§ Problem details:
Repeat each record exactly, skipping the pictures.

§ Data provided:
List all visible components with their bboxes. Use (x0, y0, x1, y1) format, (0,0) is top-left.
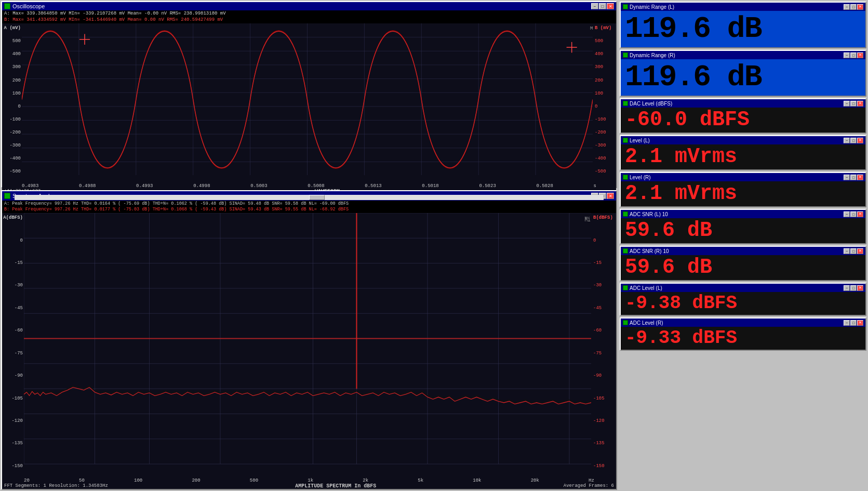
adc-snr-r-display: 59.6 dB (621, 255, 865, 280)
adc-snr-l-window: ADC SNR (L) 10 − □ ✕ 59.6 dB (620, 209, 866, 244)
adc-level-l-title: ADC Level (L) (630, 285, 662, 291)
adc-level-r-display: -9.33 dBFS (621, 327, 865, 350)
level-r-value: 2.1 mVrms (625, 183, 861, 204)
osc-y-right-500: 500 (595, 38, 615, 44)
dr-r-close[interactable]: ✕ (857, 52, 863, 58)
osc-y-right-n400: -400 (595, 156, 615, 161)
osc-y-right-n500: -500 (595, 169, 615, 174)
spec-x-2k: 2k (363, 478, 368, 483)
osc-y-left-300: 300 (3, 64, 21, 70)
adc-level-l-close[interactable]: ✕ (857, 285, 863, 291)
spec-info-line1: A: Peak Frequency= 997.26 Hz THD= 0.0164… (4, 201, 614, 207)
oscilloscope-icon (4, 3, 10, 9)
osc-x-label-5: 0.5008 (308, 183, 324, 189)
spectrum-svg: Mi (24, 213, 591, 478)
level-r-window: Level (R) − □ ✕ 2.1 mVrms (620, 172, 866, 207)
adc-snr-r-close[interactable]: ✕ (857, 248, 863, 254)
osc-x-label-9: 0.5028 (536, 183, 553, 189)
osc-y-left-500: 500 (3, 38, 21, 44)
spec-x-20k: 20k (531, 478, 539, 483)
osc-x-label-6: 0.5013 (365, 183, 381, 189)
osc-maximize-btn[interactable]: □ (599, 3, 606, 9)
oscilloscope-info-bar: A: Max= 339.3864850 mV MIn= -339.2107268… (2, 10, 616, 23)
osc-x-label-0: 0.4983 (22, 183, 38, 189)
level-r-display: 2.1 mVrms (621, 181, 865, 206)
level-r-title: Level (R) (630, 175, 651, 180)
osc-y-left-0: 0 (3, 104, 21, 109)
spec-y-left-label: A(dBFS) (3, 215, 23, 220)
osc-x-label-4: 0.5003 (250, 183, 267, 189)
adc-level-r-minimize[interactable]: − (844, 320, 850, 326)
spec-close-btn[interactable]: ✕ (607, 193, 614, 199)
osc-y-right-200: 200 (595, 78, 615, 83)
dac-close[interactable]: ✕ (857, 101, 863, 107)
adc-snr-r-value: 59.6 dB (625, 257, 861, 278)
dr-l-icon (623, 4, 628, 9)
level-l-maximize[interactable]: □ (850, 138, 857, 143)
adc-level-l-minimize[interactable]: − (844, 285, 850, 291)
dr-l-minimize[interactable]: − (844, 4, 850, 10)
level-r-title-bar: Level (R) − □ ✕ (621, 173, 865, 181)
adc-level-r-close[interactable]: ✕ (857, 320, 863, 326)
level-l-display: 2.1 mVrms (621, 144, 865, 169)
spec-info-line2: B: Peak Frequency= 997.26 Hz THD= 0.0177… (4, 207, 614, 213)
spec-x-100: 100 (134, 478, 142, 483)
osc-x-label-1: 0.4988 (79, 183, 96, 189)
dac-icon (623, 101, 628, 106)
osc-close-btn[interactable]: ✕ (607, 3, 614, 9)
dac-minimize[interactable]: − (844, 101, 850, 107)
adc-snr-l-title-bar: ADC SNR (L) 10 − □ ✕ (621, 210, 865, 218)
adc-level-l-maximize[interactable]: □ (850, 285, 857, 291)
dr-r-maximize[interactable]: □ (850, 52, 857, 58)
left-panel: Oscilloscope − □ ✕ A: Max= 339.3864850 m… (0, 0, 618, 491)
dr-l-maximize[interactable]: □ (850, 4, 857, 10)
osc-info-line2: B: Max= 341.4334592 mV MIn= -341.5446940… (4, 17, 614, 23)
adc-snr-r-minimize[interactable]: − (844, 248, 850, 254)
osc-y-left-n200: -200 (3, 130, 21, 135)
level-l-minimize[interactable]: − (844, 138, 850, 143)
osc-minimize-btn[interactable]: − (591, 3, 598, 9)
adc-snr-r-title: ADC SNR (R) 10 (630, 248, 669, 254)
level-r-close[interactable]: ✕ (857, 175, 863, 180)
dynamic-range-r-window: Dynamic Range (R) − □ ✕ 119.6 dB (620, 50, 866, 97)
spec-x-200: 200 (192, 478, 200, 483)
level-l-close[interactable]: ✕ (857, 138, 863, 143)
dr-r-title: Dynamic Range (R) (630, 52, 675, 58)
dr-l-close[interactable]: ✕ (857, 4, 863, 10)
osc-y-right-n100: -100 (595, 117, 615, 122)
spec-x-1k: 1k (308, 478, 313, 483)
dr-l-value: 119.6 dB (625, 14, 861, 44)
oscilloscope-svg: Mi (22, 23, 593, 183)
adc-level-l-value: -9.38 dBFS (625, 294, 861, 313)
spec-x-5k: 5k (418, 478, 423, 483)
spec-x-50: 50 (79, 478, 85, 483)
dr-r-icon (623, 52, 628, 58)
osc-x-unit: s (593, 183, 596, 189)
adc-level-l-window: ADC Level (L) − □ ✕ -9.38 dBFS (620, 283, 866, 316)
dynamic-range-l-window: Dynamic Range (L) − □ ✕ 119.6 dB (620, 2, 866, 48)
spectrum-window: Spectrum Analyzer − □ ✕ A: Peak Frequenc… (1, 190, 617, 490)
osc-scrollbar[interactable]: ◄ ► (2, 194, 616, 201)
right-panel: Dynamic Range (L) − □ ✕ 119.6 dB Dynamic… (618, 0, 868, 491)
osc-y-left-400: 400 (3, 51, 21, 57)
level-r-maximize[interactable]: □ (850, 175, 857, 180)
dac-maximize[interactable]: □ (850, 101, 857, 107)
level-r-minimize[interactable]: − (844, 175, 850, 180)
adc-snr-l-maximize[interactable]: □ (850, 211, 857, 217)
osc-y-right-300: 300 (595, 64, 615, 70)
adc-level-r-maximize[interactable]: □ (850, 320, 857, 326)
spec-x-500: 500 (250, 478, 258, 483)
dr-r-minimize[interactable]: − (844, 52, 850, 58)
adc-level-l-title-bar: ADC Level (L) − □ ✕ (621, 284, 865, 292)
dac-title-bar: DAC Level (dBFS) − □ ✕ (621, 99, 865, 108)
adc-snr-r-maximize[interactable]: □ (850, 248, 857, 254)
level-l-window: Level (L) − □ ✕ 2.1 mVrms (620, 135, 866, 170)
level-l-icon (623, 138, 628, 143)
osc-scroll-thumb[interactable] (309, 195, 325, 200)
osc-y-left-n300: -300 (3, 143, 21, 148)
adc-snr-l-minimize[interactable]: − (844, 211, 850, 217)
level-l-title-bar: Level (L) − □ ✕ (621, 136, 865, 144)
osc-y-right-n300: -300 (595, 143, 615, 148)
adc-snr-l-close[interactable]: ✕ (857, 211, 863, 217)
dac-value: -60.0 dBFS (625, 110, 861, 130)
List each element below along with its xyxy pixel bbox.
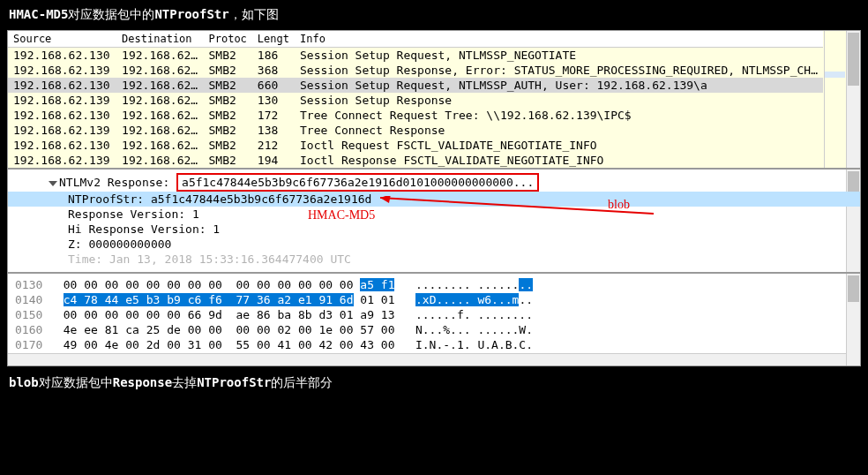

§ Output for this exercise:
List all visible components with their bboxes. Use (x0, y0, x1, y1) format, (0,0) is top-left.
adc-snr-r-display: 59.6 dB (621, 255, 865, 280)
adc-snr-l-window: ADC SNR (L) 10 − □ ✕ 59.6 dB (620, 209, 866, 244)
adc-level-l-title: ADC Level (L) (630, 285, 662, 291)
adc-level-r-display: -9.33 dBFS (621, 327, 865, 350)
level-r-value: 2.1 mVrms (625, 183, 861, 204)
osc-y-right-500: 500 (595, 38, 615, 44)
dr-r-close[interactable]: ✕ (857, 52, 863, 58)
osc-y-right-n400: -400 (595, 156, 615, 161)
osc-y-right-n500: -500 (595, 169, 615, 174)
spec-x-2k: 2k (363, 478, 368, 483)
osc-y-left-300: 300 (3, 64, 21, 70)
adc-level-l-close[interactable]: ✕ (857, 285, 863, 291)
spec-info-line1: A: Peak Frequency= 997.26 Hz THD= 0.0164… (4, 201, 614, 207)
oscilloscope-icon (4, 3, 10, 9)
osc-x-label-5: 0.5008 (308, 183, 324, 189)
spectrum-svg: Mi (24, 213, 591, 478)
level-r-window: Level (R) − □ ✕ 2.1 mVrms (620, 172, 866, 207)
adc-snr-r-close[interactable]: ✕ (857, 248, 863, 254)
osc-x-label-9: 0.5028 (536, 183, 553, 189)
osc-y-left-500: 500 (3, 38, 21, 44)
spec-x-20k: 20k (531, 478, 539, 483)
osc-x-label-6: 0.5013 (365, 183, 381, 189)
osc-maximize-btn[interactable]: □ (599, 3, 606, 9)
oscilloscope-info-bar: A: Max= 339.3864850 mV MIn= -339.2107268… (2, 10, 616, 23)
osc-x-label-0: 0.4983 (22, 183, 38, 189)
level-r-display: 2.1 mVrms (621, 181, 865, 206)
level-r-title: Level (R) (630, 175, 651, 180)
osc-y-left-0: 0 (3, 104, 21, 109)
spec-y-left-label: A(dBFS) (3, 215, 23, 220)
osc-x-label-4: 0.5003 (250, 183, 267, 189)
adc-level-r-minimize[interactable]: − (844, 320, 850, 326)
spec-close-btn[interactable]: ✕ (607, 193, 614, 199)
osc-y-right-200: 200 (595, 78, 615, 83)
dac-close[interactable]: ✕ (857, 101, 863, 107)
adc-snr-r-value: 59.6 dB (625, 257, 861, 278)
dr-l-icon (623, 4, 628, 9)
level-l-maximize[interactable]: □ (850, 138, 857, 143)
adc-level-l-minimize[interactable]: − (844, 285, 850, 291)
dr-l-minimize[interactable]: − (844, 4, 850, 10)
level-r-title-bar: Level (R) − □ ✕ (621, 173, 865, 181)
adc-level-r-close[interactable]: ✕ (857, 320, 863, 326)
level-l-display: 2.1 mVrms (621, 144, 865, 169)
spec-info-line2: B: Peak Frequency= 997.26 Hz THD= 0.0177… (4, 207, 614, 213)
spec-x-100: 100 (134, 478, 142, 483)
osc-x-label-1: 0.4988 (79, 183, 96, 189)
dac-icon (623, 101, 628, 106)
osc-close-btn[interactable]: ✕ (607, 3, 614, 9)
dac-minimize[interactable]: − (844, 101, 850, 107)
adc-snr-l-title-bar: ADC SNR (L) 10 − □ ✕ (621, 210, 865, 218)
adc-level-l-maximize[interactable]: □ (850, 285, 857, 291)
dr-r-maximize[interactable]: □ (850, 52, 857, 58)
left-panel: Oscilloscope − □ ✕ A: Max= 339.3864850 m… (0, 0, 618, 491)
dr-l-maximize[interactable]: □ (850, 4, 857, 10)
osc-info-line2: B: Max= 341.4334592 mV MIn= -341.5446940… (4, 17, 614, 23)
adc-snr-r-minimize[interactable]: − (844, 248, 850, 254)
osc-y-left-n200: -200 (3, 130, 21, 135)
level-l-minimize[interactable]: − (844, 138, 850, 143)
osc-minimize-btn[interactable]: − (591, 3, 598, 9)
adc-snr-r-title: ADC SNR (R) 10 (630, 248, 669, 254)
level-r-close[interactable]: ✕ (857, 175, 863, 180)
dynamic-range-r-window: Dynamic Range (R) − □ ✕ 119.6 dB (620, 50, 866, 97)
spec-x-200: 200 (192, 478, 200, 483)
level-l-close[interactable]: ✕ (857, 138, 863, 143)
dr-r-title: Dynamic Range (R) (630, 52, 675, 58)
dr-l-close[interactable]: ✕ (857, 4, 863, 10)
osc-y-right-n100: -100 (595, 117, 615, 122)
spec-x-1k: 1k (308, 478, 313, 483)
dr-l-value: 119.6 dB (625, 14, 861, 44)
oscilloscope-svg: Mi (22, 23, 593, 183)
adc-level-l-value: -9.38 dBFS (625, 294, 861, 313)
spec-x-5k: 5k (418, 478, 423, 483)
spec-x-50: 50 (79, 478, 85, 483)
dr-r-icon (623, 52, 628, 58)
osc-x-unit: s (593, 183, 596, 189)
adc-level-l-window: ADC Level (L) − □ ✕ -9.38 dBFS (620, 283, 866, 316)
dynamic-range-l-window: Dynamic Range (L) − □ ✕ 119.6 dB (620, 2, 866, 48)
spectrum-window: Spectrum Analyzer − □ ✕ A: Peak Frequenc… (1, 190, 617, 490)
osc-scrollbar[interactable]: ◄ ► (2, 194, 616, 201)
right-panel: Dynamic Range (L) − □ ✕ 119.6 dB Dynamic… (618, 0, 868, 491)
osc-y-left-400: 400 (3, 51, 21, 57)
level-r-maximize[interactable]: □ (850, 175, 857, 180)
dac-maximize[interactable]: □ (850, 101, 857, 107)
level-r-minimize[interactable]: − (844, 175, 850, 180)
adc-snr-l-maximize[interactable]: □ (850, 211, 857, 217)
osc-y-right-300: 300 (595, 64, 615, 70)
adc-level-r-maximize[interactable]: □ (850, 320, 857, 326)
spec-x-500: 500 (250, 478, 258, 483)
dr-r-minimize[interactable]: − (844, 52, 850, 58)
adc-level-l-title-bar: ADC Level (L) − □ ✕ (621, 284, 865, 292)
dac-title-bar: DAC Level (dBFS) − □ ✕ (621, 99, 865, 108)
adc-snr-r-maximize[interactable]: □ (850, 248, 857, 254)
level-l-window: Level (L) − □ ✕ 2.1 mVrms (620, 135, 866, 170)
level-l-icon (623, 138, 628, 143)
osc-scroll-thumb[interactable] (309, 195, 325, 200)
osc-y-left-n300: -300 (3, 143, 21, 148)
adc-snr-l-minimize[interactable]: − (844, 211, 850, 217)
level-l-title-bar: Level (L) − □ ✕ (621, 136, 865, 144)
osc-y-right-n300: -300 (595, 143, 615, 148)
adc-snr-l-close[interactable]: ✕ (857, 211, 863, 217)
dac-value: -60.0 dBFS (625, 110, 861, 130)
List each element below along with its xyxy pixel bbox.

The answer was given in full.